TASK DETAILS:
Return all of the data exactly as written, without the pictures.

INPUT RECORDS:
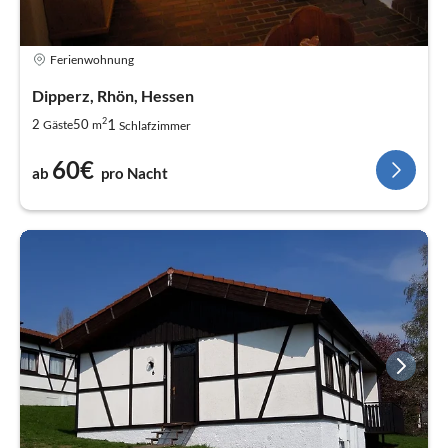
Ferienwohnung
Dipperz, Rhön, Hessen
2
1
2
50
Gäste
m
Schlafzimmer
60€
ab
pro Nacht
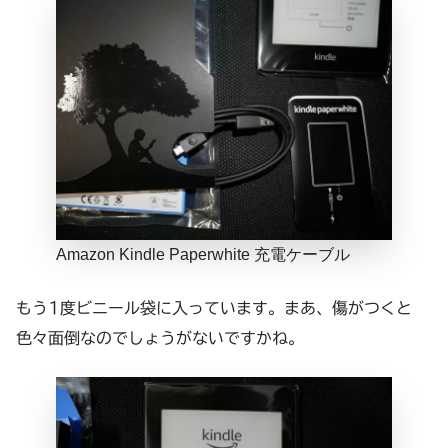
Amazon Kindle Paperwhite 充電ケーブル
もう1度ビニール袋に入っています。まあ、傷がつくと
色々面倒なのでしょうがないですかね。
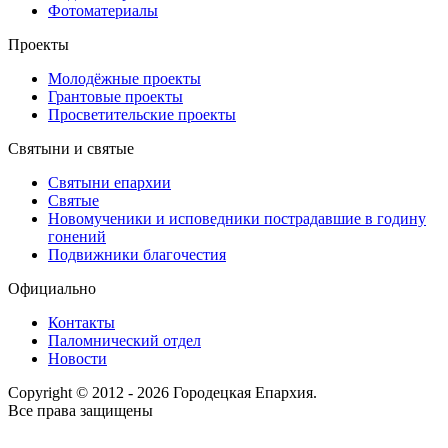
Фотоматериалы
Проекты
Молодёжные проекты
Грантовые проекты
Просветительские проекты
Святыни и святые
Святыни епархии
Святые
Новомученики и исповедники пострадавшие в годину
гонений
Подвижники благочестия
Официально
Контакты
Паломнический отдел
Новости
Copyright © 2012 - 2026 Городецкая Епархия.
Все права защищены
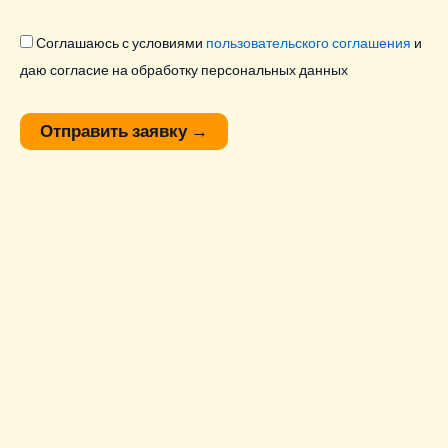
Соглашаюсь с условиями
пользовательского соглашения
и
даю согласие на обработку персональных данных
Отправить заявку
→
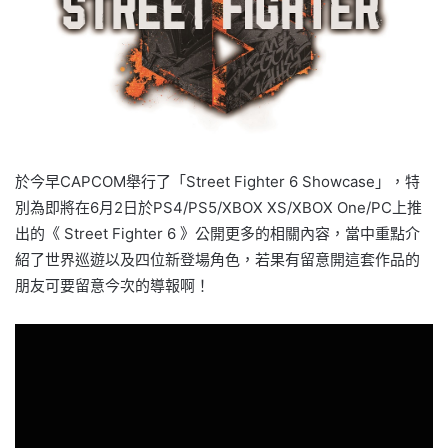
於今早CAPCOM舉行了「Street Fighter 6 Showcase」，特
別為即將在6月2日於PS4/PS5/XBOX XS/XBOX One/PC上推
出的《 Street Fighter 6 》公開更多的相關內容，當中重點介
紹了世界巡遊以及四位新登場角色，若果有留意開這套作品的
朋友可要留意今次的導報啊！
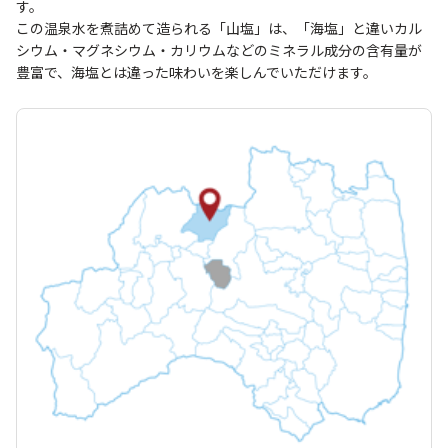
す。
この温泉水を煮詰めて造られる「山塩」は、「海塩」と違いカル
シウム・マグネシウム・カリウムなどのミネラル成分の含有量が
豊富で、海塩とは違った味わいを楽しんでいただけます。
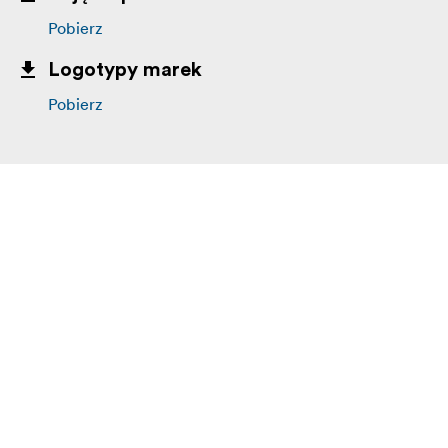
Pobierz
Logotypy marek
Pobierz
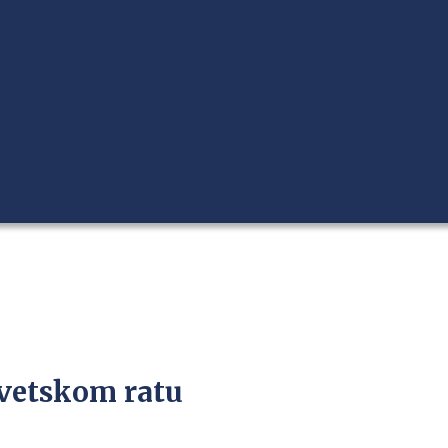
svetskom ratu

TASK SOLUTION:
Ferienwohnung
Dipperz, Rhön, Hessen
2
1
2
50
Gäste
m
Schlafzimmer
60€
ab
pro Nacht
Amazon Kindle Paperwhite 充電ケーブル
もう1度ビニール袋に入っています。まあ、傷がつくと
色々面倒なのでしょうがないですかね。
Фотоматериалы
Проекты
Молодёжные проекты
Грантовые проекты
Просветительские проекты
Святыни и святые
Святыни епархии
Святые
Новомученики и исповедники пострадавшие в годину
гонений
Подвижники благочестия
Официально
Контакты
Паломнический отдел
Новости
Copyright © 2012 - 2026 Городецкая Епархия.
Все права защищены
Соглашаюсь с условиями
пользовательского соглашения
и
даю согласие на обработку персональных данных
Отправить заявку
→
於今早CAPCOM舉行了「Street Fighter 6 Showcase」，特
別為即將在6月2日於PS4/PS5/XBOX XS/XBOX One/PC上推
出的《 Street Fighter 6 》公開更多的相關內容，當中重點介
紹了世界巡遊以及四位新登場角色，若果有留意開這套作品的
朋友可要留意今次的導報啊！
す。
この温泉水を煮詰めて造られる「山塩」は、「海塩」と違いカル
シウム・マグネシウム・カリウムなどのミネラル成分の含有量が
豊富で、海塩とは違った味わいを楽しんでいただけます。
Pobierz
Logotypy marek
Pobierz
svetskom ratu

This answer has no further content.